- To do: What you return must be every line below that includes the word "para".

━━━━━ Data for this exercise ━━━━━

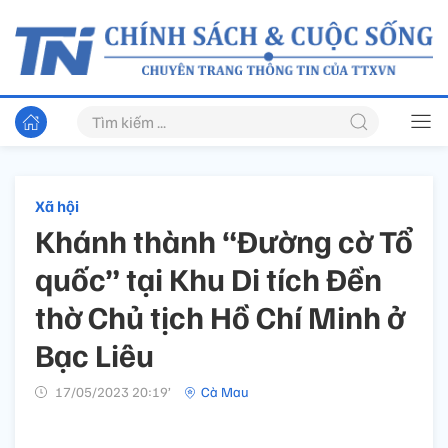
Xã hội
Khánh thành “Đường cờ Tổ
quốc” tại Khu Di tích Đền
thờ Chủ tịch Hồ Chí Minh ở
Bạc Liêu
17/05/2023 20:19’
Cà Mau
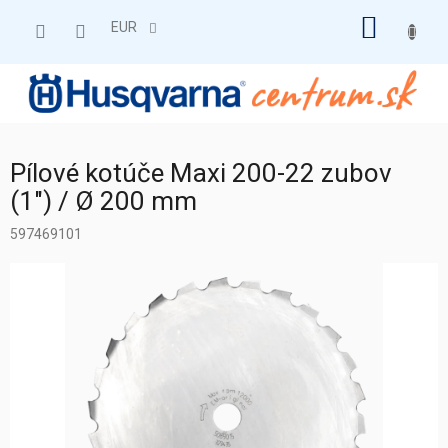
Prejsť
NÁKU
na
EUR
obsah
KOŠÍK
Pílové kotúče Maxi 200-22 zubov
(1") / Ø 200 mm
597469101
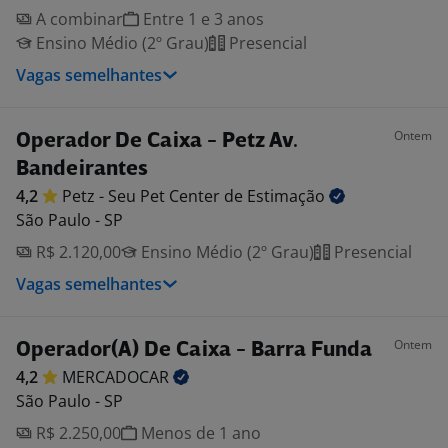
A combinar
Entre 1 e 3 anos
Ensino Médio (2º Grau)
Presencial
Vagas semelhantes
Ontem
Operador De Caixa - Petz Av.
Bandeirantes
4,2
Petz - Seu Pet Center de
Estimação
São Paulo - SP
R$ 2.120,00
Ensino Médio (2º Grau)
Presencial
Vagas semelhantes
Ontem
Operador(A) De Caixa - Barra Funda
4,2
MERCADOCAR
São Paulo - SP
R$ 2.250,00
Menos de 1 ano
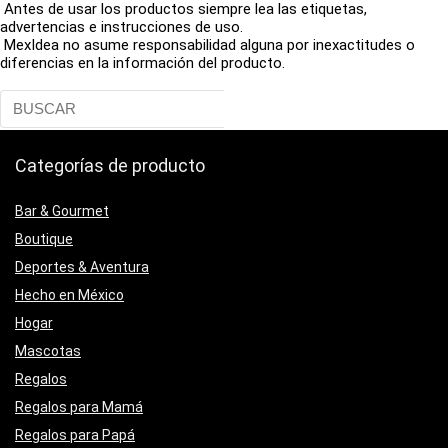
Antes de usar los productos siempre lea las etiquetas,
advertencias e instrucciones de uso.
MexIdea no asume responsabilidad alguna por inexactitudes o
diferencias en la información del producto.
Categorías de producto
Bar & Gourmet
Boutique
Deportes & Aventura
Hecho en México
Hogar
Mascotas
Regalos
Regalos para Mamá
Regalos para Papá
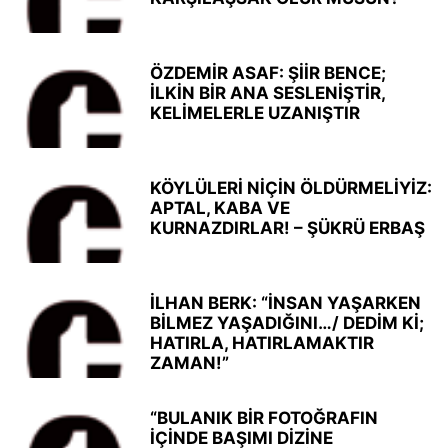
ÖZDEMİR ASAF: ŞİİR BENCE;
İLKİN BİR ANA SESLENİŞTİR,
KELİMELERLE UZANIŞTIR
KÖYLÜLERİ NİÇİN ÖLDÜRMELİYİZ:
APTAL, KABA VE
KURNAZDIRLAR! – ŞÜKRÜ ERBAŞ
İLHAN BERK: “İNSAN YAŞARKEN
BİLMEZ YAŞADIĞINI…/ DEDİM Kİ;
HATIRLA, HATIRLAMAKTIR
ZAMAN!”
“BULANIK BİR FOTOĞRAFIN
İÇİNDE BAŞIMI DİZİNE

━━━━━

- Output for this exercise:
Regalos para Mamá
Regalos para Papá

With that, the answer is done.